Pancasila yang terdiri atas lima sila pada hakikatnya merupakan sistem filsafat. Sistem adalah suatu kesatuan da bagian-bagian yang saling berhubungan, saling bekerja sama untuk satu tujuan tertentu dan secara keseluruhan merupakan suatu kesatuan yang utuh yang memiliki ciri-ciri sebagai berikut:
a. Suatu kesatuan bagian-bagian,
b. Bagian-bagian tersebut mempunyai fungsi sendiri-sendiri,
c. Saling berhubungan, saling ketergantungan,
d. Kesemuanya dimaksudkan untuk mencapai suatu tujuan bersama,
e. Terjadi dalam suatu lingkungan yang kompleks.

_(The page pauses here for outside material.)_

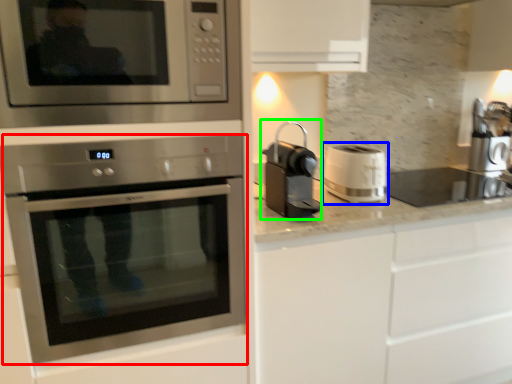 Question: Considering the real-world distances, which object is farthest from oven (highlighted by a red box)? appliance (highlighted by a blue box) or coffee machine (highlighted by a green box)?

Choices:
 (A) appliance
 (B) coffee machine

Answer: (A)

Pancasila yang terdiri atas bagian-bagian yaitu sila-sila Pancasila, setiap sila pada hakikatnya merupakan suatu asas sendiri, fungsi sendiri-sendiri untuk tujuan tertentu, yaitu suatu masyarakat yang adil dan makmur berdasarkan Pancasila.[12] Pancasila dalam kehidupannya sering disebut sebagai dasar filsafat atau dasar falsafah negara (philosoficche Gronslag) dari negara, ideologi negara atau (staatsidee). Dalam pengertian ini Pancasila merupakan suatu dasar nilai serta norma untuk mengatur pemerintahan negara atau suatu dasar untuk mengatur penyelenggaraan negara.[13]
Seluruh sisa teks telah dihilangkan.